ACTIVITY >>
Your copy should repeat each record exactly and contain none of the pictures.

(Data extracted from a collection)

○ ○ ○ ○ ○ ○ ○

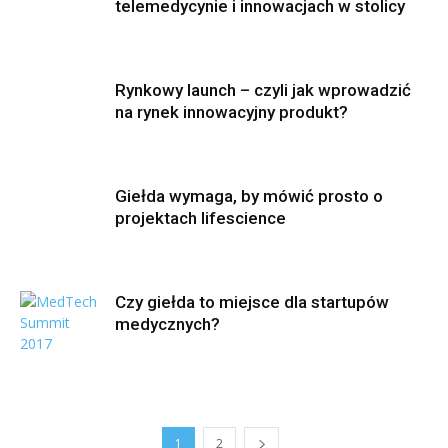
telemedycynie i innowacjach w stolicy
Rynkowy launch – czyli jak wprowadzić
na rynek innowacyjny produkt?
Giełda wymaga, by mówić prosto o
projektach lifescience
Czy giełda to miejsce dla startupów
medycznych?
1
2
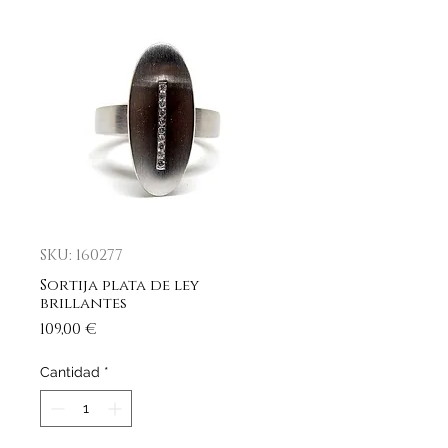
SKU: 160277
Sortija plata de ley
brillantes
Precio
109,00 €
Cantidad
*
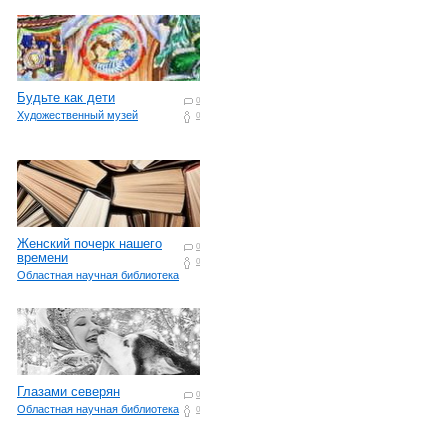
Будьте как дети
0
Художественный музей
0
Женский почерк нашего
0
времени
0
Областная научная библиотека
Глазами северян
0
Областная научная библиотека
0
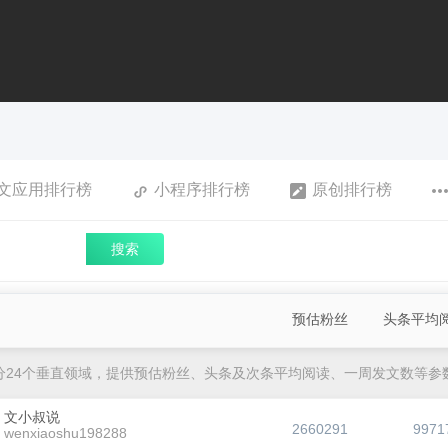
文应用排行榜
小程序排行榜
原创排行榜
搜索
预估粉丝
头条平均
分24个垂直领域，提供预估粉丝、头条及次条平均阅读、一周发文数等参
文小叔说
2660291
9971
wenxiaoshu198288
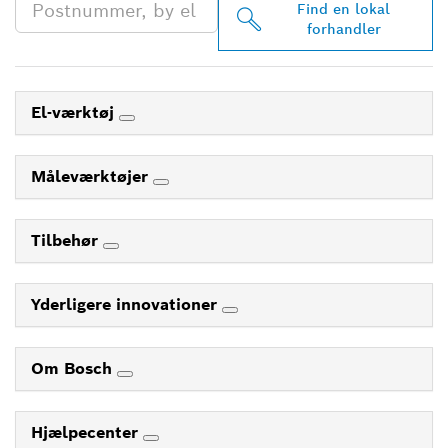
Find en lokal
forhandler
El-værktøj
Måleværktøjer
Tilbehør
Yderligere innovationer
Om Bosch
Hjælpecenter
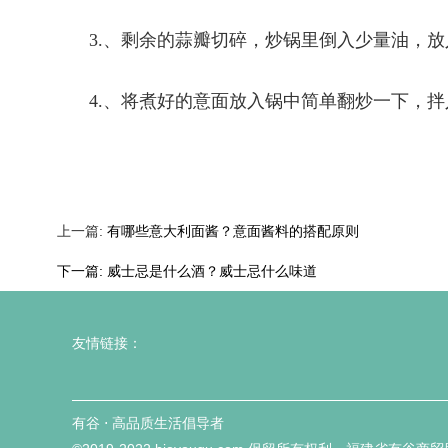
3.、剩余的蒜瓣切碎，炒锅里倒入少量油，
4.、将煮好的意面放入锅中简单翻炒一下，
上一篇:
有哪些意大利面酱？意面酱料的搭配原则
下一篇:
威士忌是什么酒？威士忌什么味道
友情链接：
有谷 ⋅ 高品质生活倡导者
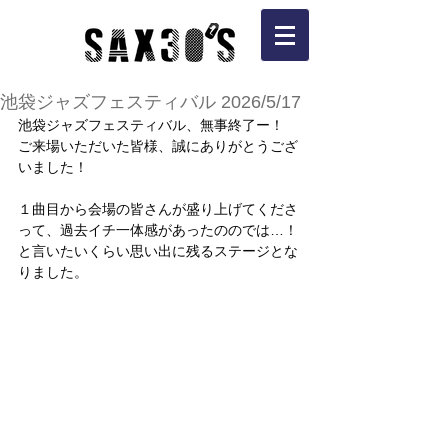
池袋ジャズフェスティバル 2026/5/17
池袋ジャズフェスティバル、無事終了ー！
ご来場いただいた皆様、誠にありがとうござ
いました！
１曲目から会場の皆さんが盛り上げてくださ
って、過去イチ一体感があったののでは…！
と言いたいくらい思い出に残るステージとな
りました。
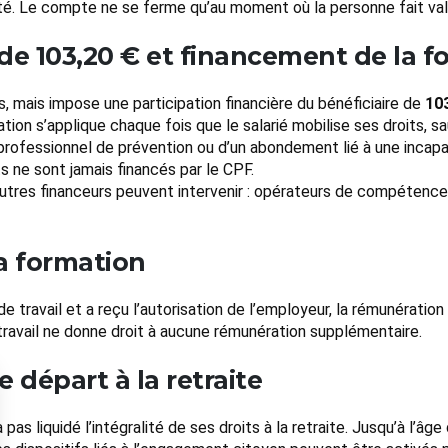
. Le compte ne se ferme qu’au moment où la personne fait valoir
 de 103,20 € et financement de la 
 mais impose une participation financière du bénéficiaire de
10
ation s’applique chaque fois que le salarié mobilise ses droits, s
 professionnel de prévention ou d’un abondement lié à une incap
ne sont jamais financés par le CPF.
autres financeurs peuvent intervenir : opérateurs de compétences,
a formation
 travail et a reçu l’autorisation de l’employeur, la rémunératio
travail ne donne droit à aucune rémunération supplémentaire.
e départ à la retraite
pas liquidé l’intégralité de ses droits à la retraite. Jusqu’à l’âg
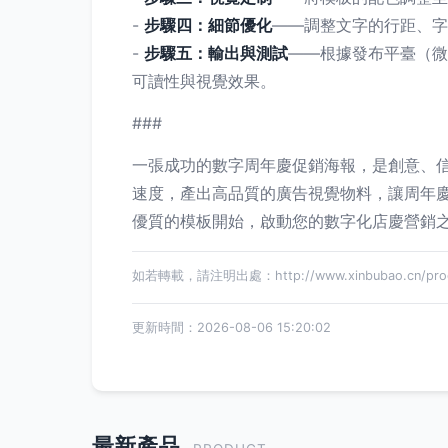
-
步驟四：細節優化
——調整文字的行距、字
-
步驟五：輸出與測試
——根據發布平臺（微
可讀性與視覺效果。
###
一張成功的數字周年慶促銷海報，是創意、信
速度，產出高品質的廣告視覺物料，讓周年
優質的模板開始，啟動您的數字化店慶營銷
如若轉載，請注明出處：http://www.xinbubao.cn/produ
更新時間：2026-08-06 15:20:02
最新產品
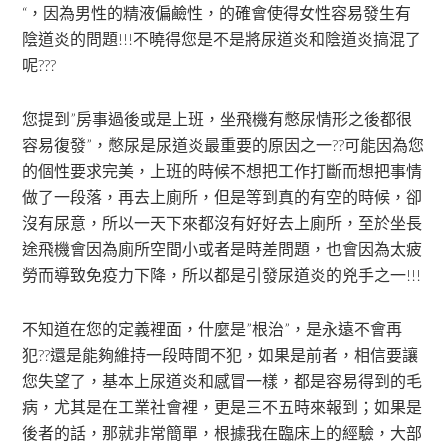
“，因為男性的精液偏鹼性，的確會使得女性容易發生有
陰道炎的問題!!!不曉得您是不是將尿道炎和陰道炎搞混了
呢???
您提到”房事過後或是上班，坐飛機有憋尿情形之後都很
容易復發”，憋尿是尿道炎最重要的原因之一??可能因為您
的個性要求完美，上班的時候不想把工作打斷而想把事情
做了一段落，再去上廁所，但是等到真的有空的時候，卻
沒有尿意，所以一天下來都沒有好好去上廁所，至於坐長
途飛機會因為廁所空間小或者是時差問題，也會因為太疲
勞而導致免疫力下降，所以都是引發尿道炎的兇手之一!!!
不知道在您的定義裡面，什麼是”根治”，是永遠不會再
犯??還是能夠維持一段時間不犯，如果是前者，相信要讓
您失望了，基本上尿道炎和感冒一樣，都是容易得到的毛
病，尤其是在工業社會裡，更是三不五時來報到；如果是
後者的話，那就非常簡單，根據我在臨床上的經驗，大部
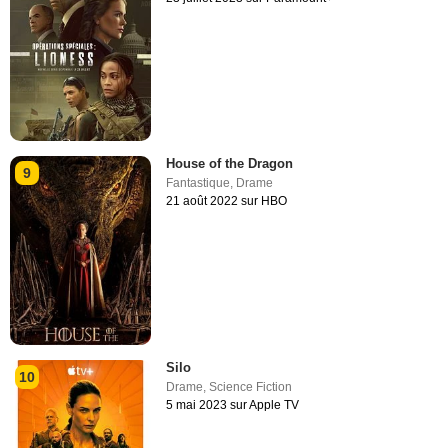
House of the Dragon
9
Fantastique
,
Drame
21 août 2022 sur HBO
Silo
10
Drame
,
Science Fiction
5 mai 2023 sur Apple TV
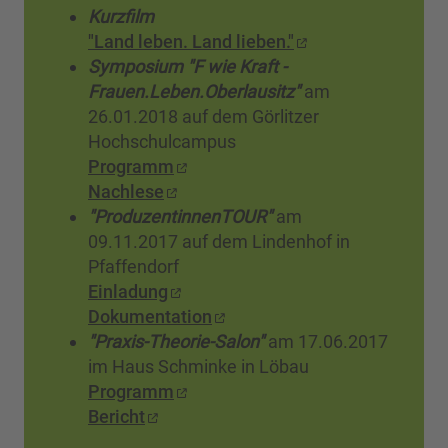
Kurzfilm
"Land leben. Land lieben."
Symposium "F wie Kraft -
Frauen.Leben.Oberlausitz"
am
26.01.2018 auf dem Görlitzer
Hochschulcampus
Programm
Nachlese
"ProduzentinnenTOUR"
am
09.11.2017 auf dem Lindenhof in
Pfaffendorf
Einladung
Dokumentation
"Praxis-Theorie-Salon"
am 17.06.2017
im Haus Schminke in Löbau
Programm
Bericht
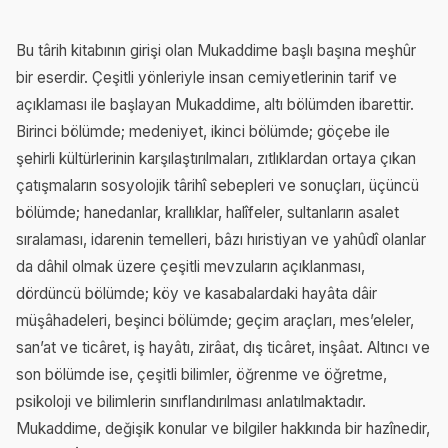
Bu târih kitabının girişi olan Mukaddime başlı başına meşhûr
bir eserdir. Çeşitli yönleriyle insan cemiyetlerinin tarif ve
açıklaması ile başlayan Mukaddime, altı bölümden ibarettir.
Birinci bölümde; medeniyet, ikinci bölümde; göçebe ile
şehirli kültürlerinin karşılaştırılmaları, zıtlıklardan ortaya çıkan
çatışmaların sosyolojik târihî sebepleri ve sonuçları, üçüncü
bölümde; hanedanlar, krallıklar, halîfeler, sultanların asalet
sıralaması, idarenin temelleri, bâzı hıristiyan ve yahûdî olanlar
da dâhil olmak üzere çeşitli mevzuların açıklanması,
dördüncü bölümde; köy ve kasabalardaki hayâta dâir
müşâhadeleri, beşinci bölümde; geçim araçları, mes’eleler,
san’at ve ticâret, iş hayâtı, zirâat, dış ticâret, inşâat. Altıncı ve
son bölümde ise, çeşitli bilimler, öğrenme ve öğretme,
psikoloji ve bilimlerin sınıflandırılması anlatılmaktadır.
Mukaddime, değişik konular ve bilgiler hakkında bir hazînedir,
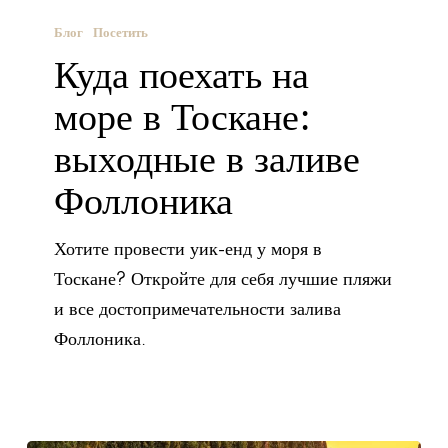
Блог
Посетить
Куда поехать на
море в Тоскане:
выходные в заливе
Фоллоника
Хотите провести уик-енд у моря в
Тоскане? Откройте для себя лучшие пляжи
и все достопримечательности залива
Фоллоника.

○ ○ ○ ○ ○ ○ ○

TASK OUTPUT >>
telemedycynie i innowacjach w stolicy
Rynkowy launch – czyli jak wprowadzić
na rynek innowacyjny produkt?
Giełda wymaga, by mówić prosto o
projektach lifescience
Czy giełda to miejsce dla startupów
medycznych?
1
2
SKU: 160277
Sortija plata de ley
brillantes
Precio
109,00 €
Cantidad
*
Будьте как дети
0
Художественный музей
0
Женский почерк нашего
0
времени
0
Областная научная библиотека
Глазами северян
0
Областная научная библиотека
0
文应用排行榜
小程序排行榜
原创排行榜
搜索
预估粉丝
头条平均
分24个垂直领域，提供预估粉丝、头条及次条平均阅读、一周发文数等参
文小叔说
2660291
9971
wenxiaoshu198288
Find en lokal
forhandler
El-værktøj
Måleværktøjer
Tilbehør
Yderligere innovationer
Om Bosch
Hjælpecenter
3.、剩余的蒜瓣切碎，炒锅里倒入少量油，
4.、将煮好的意面放入锅中简单翻炒一下，
上一篇:
有哪些意大利面酱？意面酱料的搭配原则
下一篇:
威士忌是什么酒？威士忌什么味道
友情链接：
有谷 ⋅ 高品质生活倡导者
池袋ジャズフェスティバル 2026/5/17
池袋ジャズフェスティバル、無事終了ー！
ご来場いただいた皆様、誠にありがとうござ
いました！
１曲目から会場の皆さんが盛り上げてくださ
って、過去イチ一体感があったののでは…！
と言いたいくらい思い出に残るステージとな
りました。
. Le compte ne se ferme qu’au moment où la personne fait valoir
 de 103,20 € et financement de la 
 mais impose une participation financière du bénéficiaire de
10
ation s’applique chaque fois que le salarié mobilise ses droits, s
 professionnel de prévention ou d’un abondement lié à une incap
ne sont jamais financés par le CPF.
autres financeurs peuvent intervenir : opérateurs de compétences,
a formation
 travail et a reçu l’autorisation de l’employeur, la rémunératio
travail ne donne droit à aucune rémunération supplémentaire.
e départ à la retraite
pas liquidé l’intégralité de ses droits à la retraite. Jusqu’à l’âg
-
步驟四：細節優化
——調整文字的行距、字
-
步驟五：輸出與測試
——根據發布平臺（微
可讀性與視覺效果。
###
一張成功的數字周年慶促銷海報，是創意、信
速度，產出高品質的廣告視覺物料，讓周年
優質的模板開始，啟動您的數字化店慶營銷
如若轉載，請注明出處：http://www.xinbubao.cn/produ
更新時間：2026-08-06 15:20:02
最新產品
“，因為男性的精液偏鹼性，的確會使得女性容易發生有
陰道炎的問題!!!不曉得您是不是將尿道炎和陰道炎搞混了
呢???
您提到”房事過後或是上班，坐飛機有憋尿情形之後都很
容易復發”，憋尿是尿道炎最重要的原因之一??可能因為您
的個性要求完美，上班的時候不想把工作打斷而想把事情
做了一段落，再去上廁所，但是等到真的有空的時候，卻
沒有尿意，所以一天下來都沒有好好去上廁所，至於坐長
途飛機會因為廁所空間小或者是時差問題，也會因為太疲
勞而導致免疫力下降，所以都是引發尿道炎的兇手之一!!!
不知道在您的定義裡面，什麼是”根治”，是永遠不會再
犯??還是能夠維持一段時間不犯，如果是前者，相信要讓
您失望了，基本上尿道炎和感冒一樣，都是容易得到的毛
病，尤其是在工業社會裡，更是三不五時來報到；如果是
後者的話，那就非常簡單，根據我在臨床上的經驗，大部
House of the Dragon
9
Fantastique
,
Drame
21 août 2022 sur HBO
Silo
10
Drame
,
Science Fiction
5 mai 2023 sur Apple TV
Kurzfilm
"Land leben. Land lieben."
Symposium "F wie Kraft -
Frauen.Leben.Oberlausitz"
am
26.01.2018 auf dem Görlitzer
Hochschulcampus
Programm
Nachlese
"ProduzentinnenTOUR"
am
09.11.2017 auf dem Lindenhof in
Pfaffendorf
Einladung
Dokumentation
"Praxis-Theorie-Salon"
am 17.06.2017
im Haus Schminke in Löbau
Programm
Bericht
Bu târih kitabının girişi olan Mukaddime başlı başına meşhûr
bir eserdir. Çeşitli yönleriyle insan cemiyetlerinin tarif ve
açıklaması ile başlayan Mukaddime, altı bölümden ibarettir.
Birinci bölümde; medeniyet, ikinci bölümde; göçebe ile
şehirli kültürlerinin karşılaştırılmaları, zıtlıklardan ortaya çıkan
çatışmaların sosyolojik târihî sebepleri ve sonuçları, üçüncü
bölümde; hanedanlar, krallıklar, halîfeler, sultanların asalet
sıralaması, idarenin temelleri, bâzı hıristiyan ve yahûdî olanlar
da dâhil olmak üzere çeşitli mevzuların açıklanması,
dördüncü bölümde; köy ve kasabalardaki hayâta dâir
müşâhadeleri, beşinci bölümde; geçim araçları, mes’eleler,
san’at ve ticâret, iş hayâtı, zirâat, dış ticâret, inşâat. Altıncı ve
son bölümde ise, çeşitli bilimler, öğrenme ve öğretme,
psikoloji ve bilimlerin sınıflandırılması anlatılmaktadır.
Mukaddime, değişik konular ve bilgiler hakkında bir hazînedir,
Блог
Посетить
Куда поехать на
море в Тоскане:
выходные в заливе
Фоллоника
Хотите провести уик-енд у моря в
Тоскане? Откройте для себя лучшие пляжи
и все достопримечательности залива
Фоллоника.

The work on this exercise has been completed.